In the last quarter of 1997, I taught object-oriented analysis and design with UML to a wide range of developers working on various projects. The projects spanned application domains including retail shelf space management, pharmaceutical clinical trials, cellular telephony, and more. Implementation languages included Visual Basic, C++, Java, DB2, and others. This article discusses several aspects of how well the UML notation, along with my company's use case-driven Unified Object Modeling process (also based on the methods of Booch, Jacobson, and Rumbaugh), met the demands of a diverse set of projects. It provides practical guidance for tailoring your use of UML for various projects.
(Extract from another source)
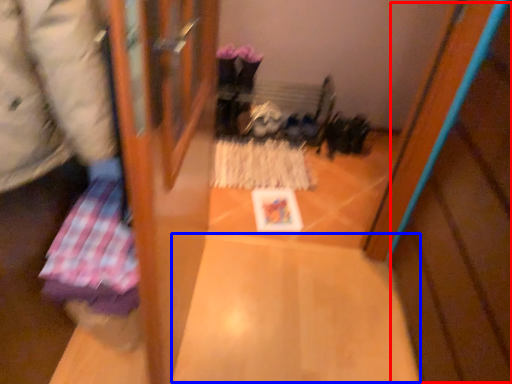 Question: Which object appears farthest to the camera in this image, wood (highlighted by a red box) or wide (highlighted by a blue box)?

Choices:
 (A) wood
 (B) wide

Answer: (B) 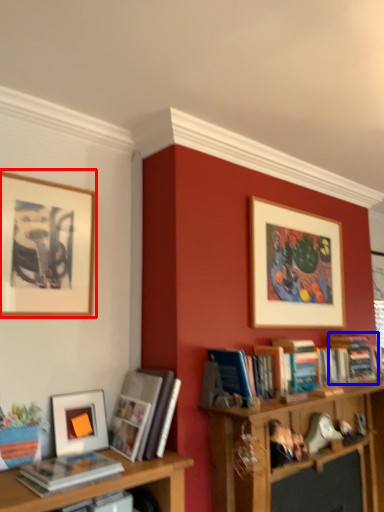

The UML notation is big (maybe too big) and is flexible enough to accommodate the needs of a very wide range of projects. To succeed with UML, you must streamline how you use it. Different projects will need different pieces. Which specific elements of the UML notation you need for your project will depend on its nature (client/server with a mainframe RDBMS vs. real-time embedded, for example) and on the implementation language you will be using. Some detailed C++ design constructs are not needed if you're building in Java or Smalltalk, and you may want to avoid too much use of generalization or inheritance if you're building in Visual Basic. Sometimes, the sheer volume of modeling constructs can be overwhelming, especially to those students who are new to object-oriented analysis and design. However, the good news is that you can model almost anything using UML. There are plenty of modeling constructs to go around.
You Still Need a Process
UML itself is only a notation; to build effective models, you still need a modeling process. There are many modeling approaches you can use with UML; the modeling language itself does not prescribe the process. My company has been successful teaching a slightly modified version of the Objectory process (derived from Ivar Jacobson's Object-Oriented Software Engineering: A Use Case Driven Approach, Addison-Wesley, 1992) that we developed as a synthesis of Booch/Rumbaugh/Jacobson several years prior to the advent of UML. Our approach places slightly more emphasis on identifying high-level static models (domain models) up front, in parallel with use cases. We then refine the static model iteratively and incrementally refine as we explore the use cases and dynamic models.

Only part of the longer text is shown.